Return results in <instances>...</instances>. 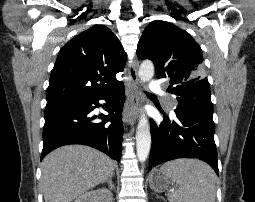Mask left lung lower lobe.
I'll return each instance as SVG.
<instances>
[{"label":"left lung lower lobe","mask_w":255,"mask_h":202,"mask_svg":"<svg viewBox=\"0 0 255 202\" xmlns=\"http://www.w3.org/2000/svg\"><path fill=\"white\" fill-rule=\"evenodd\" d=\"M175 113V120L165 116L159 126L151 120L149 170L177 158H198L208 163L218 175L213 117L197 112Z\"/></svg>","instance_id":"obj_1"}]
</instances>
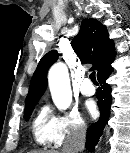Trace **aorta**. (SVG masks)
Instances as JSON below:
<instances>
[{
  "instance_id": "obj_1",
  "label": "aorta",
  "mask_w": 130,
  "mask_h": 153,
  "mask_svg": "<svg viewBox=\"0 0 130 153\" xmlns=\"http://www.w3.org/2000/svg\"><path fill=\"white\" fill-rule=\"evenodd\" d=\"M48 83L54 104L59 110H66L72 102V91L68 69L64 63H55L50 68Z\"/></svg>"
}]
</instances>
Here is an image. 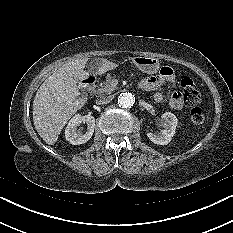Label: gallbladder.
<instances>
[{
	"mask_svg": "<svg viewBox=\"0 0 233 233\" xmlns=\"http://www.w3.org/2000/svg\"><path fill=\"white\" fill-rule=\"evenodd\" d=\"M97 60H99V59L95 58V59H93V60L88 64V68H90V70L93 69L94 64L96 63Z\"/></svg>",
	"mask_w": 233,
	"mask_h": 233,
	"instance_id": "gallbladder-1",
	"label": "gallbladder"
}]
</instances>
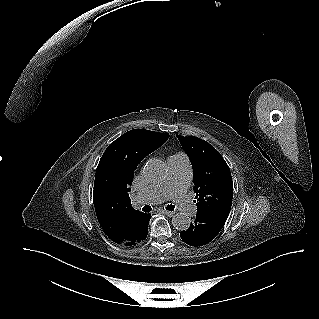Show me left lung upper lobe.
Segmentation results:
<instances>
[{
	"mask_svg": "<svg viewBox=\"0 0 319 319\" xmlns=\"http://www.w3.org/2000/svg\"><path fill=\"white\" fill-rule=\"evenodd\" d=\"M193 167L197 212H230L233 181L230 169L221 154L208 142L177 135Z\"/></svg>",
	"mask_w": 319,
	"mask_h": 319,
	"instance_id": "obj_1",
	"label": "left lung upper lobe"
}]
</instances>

→ **Problem description**: Each line from the one with "Show me left lung upper lobe." through the final line of the records must be copied exactly, with no pictures and no additional lines.

→ **Result for this task**:
Show me left lung upper lobe.
Segmentation results:
<instances>
[{
	"mask_svg": "<svg viewBox=\"0 0 319 319\" xmlns=\"http://www.w3.org/2000/svg\"><path fill=\"white\" fill-rule=\"evenodd\" d=\"M193 167L197 212H230L233 181L230 169L221 154L208 142L177 135Z\"/></svg>",
	"mask_w": 319,
	"mask_h": 319,
	"instance_id": "obj_1",
	"label": "left lung upper lobe"
}]
</instances>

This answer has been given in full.